ACTION ITEM » Below are records to print word for word; include none of their pictures.

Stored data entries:
Start of Block
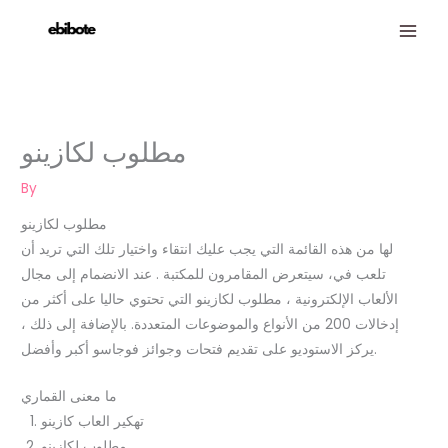
Skip
to
content
مطلوب لكازينو
By
مطلوب لكازينو
لها من هذه القائمة التي يجب عليك انتقاء واختيار تلك التي تريد أن
تلعب في، سيتعرض المقامرون للمكتبة . عند الانضمام إلى مجال
الألعاب الإلكترونية ، مطلوب لكازينو التي تحتوي حاليا على أكثر من
إدخالات 200 من الأنواع والموضوعات المتعددة. بالإضافة إلى ذلك ،
يركز الاستوديو على تقديم فتحات وجوائز فوجاسو أكبر وأفضل.
ما معنى القماري
تهكير العاب كازينو
مطلوب لكازينو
End of Block
EXERCISE ANSWER »
Skip
to
content
مطلوب لكازينو
By
مطلوب لكازينو
لها من هذه القائمة التي يجب عليك انتقاء واختيار تلك التي تريد أن
تلعب في، سيتعرض المقامرون للمكتبة . عند الانضمام إلى مجال
الألعاب الإلكترونية ، مطلوب لكازينو التي تحتوي حاليا على أكثر من
إدخالات 200 من الأنواع والموضوعات المتعددة. بالإضافة إلى ذلك ،
يركز الاستوديو على تقديم فتحات وجوائز فوجاسو أكبر وأفضل.
ما معنى القماري
تهكير العاب كازينو
مطلوب لكازينو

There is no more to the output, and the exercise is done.